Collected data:
* * * * *

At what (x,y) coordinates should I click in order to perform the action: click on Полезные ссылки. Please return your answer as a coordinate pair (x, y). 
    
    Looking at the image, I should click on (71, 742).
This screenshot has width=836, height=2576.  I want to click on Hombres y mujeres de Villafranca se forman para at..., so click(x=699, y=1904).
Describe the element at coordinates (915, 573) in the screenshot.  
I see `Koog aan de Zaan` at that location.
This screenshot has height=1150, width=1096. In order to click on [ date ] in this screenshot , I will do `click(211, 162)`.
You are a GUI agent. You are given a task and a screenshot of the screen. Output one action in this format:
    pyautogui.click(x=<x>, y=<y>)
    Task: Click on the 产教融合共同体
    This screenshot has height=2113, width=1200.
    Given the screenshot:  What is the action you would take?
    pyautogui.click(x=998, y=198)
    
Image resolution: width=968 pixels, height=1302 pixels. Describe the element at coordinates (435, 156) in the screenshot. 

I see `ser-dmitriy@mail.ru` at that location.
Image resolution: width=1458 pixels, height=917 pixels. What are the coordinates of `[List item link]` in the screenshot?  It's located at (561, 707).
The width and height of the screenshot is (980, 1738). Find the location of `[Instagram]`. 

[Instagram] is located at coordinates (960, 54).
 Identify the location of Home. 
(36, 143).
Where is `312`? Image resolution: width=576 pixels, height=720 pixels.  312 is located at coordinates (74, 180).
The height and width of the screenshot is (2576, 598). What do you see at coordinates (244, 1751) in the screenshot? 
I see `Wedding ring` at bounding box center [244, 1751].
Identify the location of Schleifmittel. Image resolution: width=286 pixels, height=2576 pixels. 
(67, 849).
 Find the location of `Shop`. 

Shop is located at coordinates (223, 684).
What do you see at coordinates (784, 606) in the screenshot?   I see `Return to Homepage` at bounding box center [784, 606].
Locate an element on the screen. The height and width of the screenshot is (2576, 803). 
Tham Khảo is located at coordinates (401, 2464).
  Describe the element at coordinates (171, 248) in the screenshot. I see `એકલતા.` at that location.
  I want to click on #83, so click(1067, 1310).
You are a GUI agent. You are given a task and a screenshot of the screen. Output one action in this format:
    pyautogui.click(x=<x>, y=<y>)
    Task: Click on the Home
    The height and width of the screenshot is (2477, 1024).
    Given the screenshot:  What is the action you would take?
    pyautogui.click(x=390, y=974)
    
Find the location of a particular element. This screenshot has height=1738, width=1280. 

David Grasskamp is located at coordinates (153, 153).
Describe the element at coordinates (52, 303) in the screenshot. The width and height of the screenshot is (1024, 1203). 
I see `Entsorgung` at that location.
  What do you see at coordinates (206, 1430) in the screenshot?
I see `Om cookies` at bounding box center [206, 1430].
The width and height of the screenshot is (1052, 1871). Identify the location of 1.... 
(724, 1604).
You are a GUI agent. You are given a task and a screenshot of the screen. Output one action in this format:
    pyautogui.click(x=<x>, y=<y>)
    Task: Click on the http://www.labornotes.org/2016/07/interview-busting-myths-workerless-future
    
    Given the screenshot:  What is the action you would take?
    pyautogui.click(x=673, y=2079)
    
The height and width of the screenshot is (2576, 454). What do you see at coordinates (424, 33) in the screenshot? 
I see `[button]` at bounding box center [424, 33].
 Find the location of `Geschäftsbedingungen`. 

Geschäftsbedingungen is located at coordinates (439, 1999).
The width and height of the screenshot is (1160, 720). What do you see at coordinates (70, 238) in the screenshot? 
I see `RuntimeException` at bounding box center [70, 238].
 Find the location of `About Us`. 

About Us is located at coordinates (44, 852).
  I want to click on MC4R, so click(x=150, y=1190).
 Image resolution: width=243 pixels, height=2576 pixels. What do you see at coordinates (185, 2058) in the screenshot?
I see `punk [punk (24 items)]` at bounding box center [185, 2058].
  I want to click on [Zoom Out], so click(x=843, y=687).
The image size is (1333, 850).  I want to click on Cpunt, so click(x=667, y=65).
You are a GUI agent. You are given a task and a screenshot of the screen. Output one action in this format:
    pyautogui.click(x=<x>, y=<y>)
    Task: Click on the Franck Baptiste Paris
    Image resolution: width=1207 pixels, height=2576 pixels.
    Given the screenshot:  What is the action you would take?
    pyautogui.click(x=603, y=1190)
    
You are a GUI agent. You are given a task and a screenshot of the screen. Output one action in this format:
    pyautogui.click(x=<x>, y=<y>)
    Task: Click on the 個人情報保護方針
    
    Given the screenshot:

* * * * *

◆ **WHAT YOU HAVE TO DO**
Your task is to quote, without any alteration, the lines running from the top of the records to the line that holds "This screenshot has height=2113, width=1200.", both included.

◆ **ANSWER TO THIS PROBLEM**
At what (x,y) coordinates should I click in order to perform the action: click on Полезные ссылки. Please return your answer as a coordinate pair (x, y). 
    
    Looking at the image, I should click on (71, 742).
This screenshot has width=836, height=2576.  I want to click on Hombres y mujeres de Villafranca se forman para at..., so click(x=699, y=1904).
Describe the element at coordinates (915, 573) in the screenshot.  
I see `Koog aan de Zaan` at that location.
This screenshot has height=1150, width=1096. In order to click on [ date ] in this screenshot , I will do `click(211, 162)`.
You are a GUI agent. You are given a task and a screenshot of the screen. Output one action in this format:
    pyautogui.click(x=<x>, y=<y>)
    Task: Click on the 产教融合共同体
    This screenshot has height=2113, width=1200.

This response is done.